**Exercise goal:** Below are entries with pictures in them. Output exactly the lines starting at the line with "95% Baumwolle, 5% Elasthan" and ending at the line with "держави і суспільства в умовах інформаційних", both included, but not the pictures.

**Exercise materials:**
※

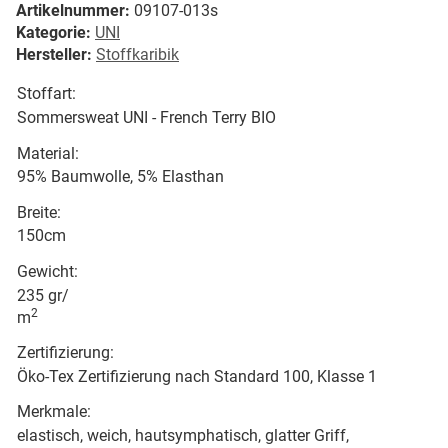
Artikelnummer:
09107-013s
Kategorie:
UNI
Hersteller:
Stoffkaribik
Stoffart:
Sommersweat UNI - French Terry BIO
Material:
95% Baumwolle, 5% Elasthan
Breite:
150cm
Gewicht:
235 gr/
2
m
Zertifizierung:
Öko-Tex Zertifizierung nach Standard 100, Klasse 1
Merkmale:
elastisch, weich, hautsymphatisch, glatter Griff,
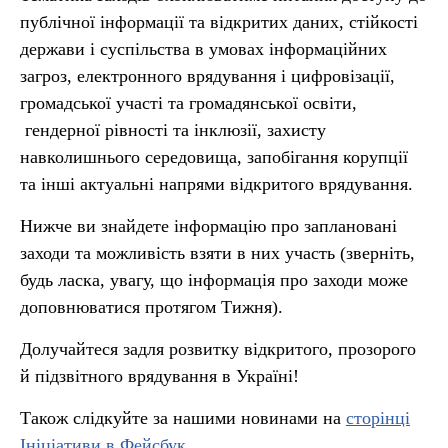
публічної інформації та відкритих даних, стійкості
держави і суспільства в умовах інформаційних
загроз, електронного врядування і цифровізації,
громадської участі та громадянської освіти,
гендерної рівності та інклюзії, захисту
навколишнього середовища, запобігання корупції
та інші актуальні напрями відкритого врядування.
Нижче ви знайдете інформацію про заплановані
заходи та можливість взяти в них участь (зверніть,
будь ласка, увагу, що інформація про заходи може
доповнюватися протягом Тижня).
Долучайтеся задля розвитку відкритого, прозорого
й підзвітного врядування в Україні!
Також слідкуйте за нашими новинами на
сторінці
Ініціативи в Фейсбук
.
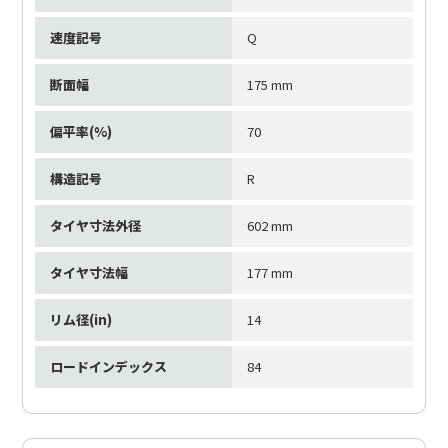
速度記号
Q
断面幅
175 mm
偏平率(%)
70
構造記号
R
タイヤ寸法外径
602 mm
タイヤ寸法幅
177 mm
リム径(in)
14
ロードインデックス
84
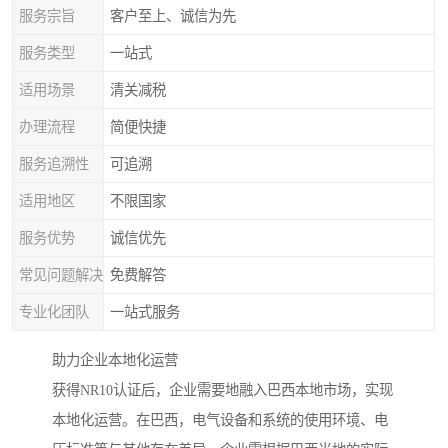
服务宗旨
客户至上、诚信为先
服务类型
一站式
适用场景
清关减税
办理流程
简便快捷
服务追溯性
可追溯
适用地区
不限国家
服务优势
诚信优先
常见问题解决
免费解答
专业化团队
一站式服务
助力企业本地化运营
获得NR10认证后，企业需要地融入巴西本地市场，实现
本地化运营。在巴西，电气设备和系统的使用环境、电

※

**Solution:**
95% Baumwolle, 5% Elasthan
Breite:
150cm
Gewicht:
235 gr/
2
m
Zertifizierung:
Öko-Tex Zertifizierung nach Standard 100, Klasse 1
Merkmale:
elastisch, weich, hautsymphatisch, glatter Griff,
публічної інформації та відкритих даних, стійкості
держави і суспільства в умовах інформаційних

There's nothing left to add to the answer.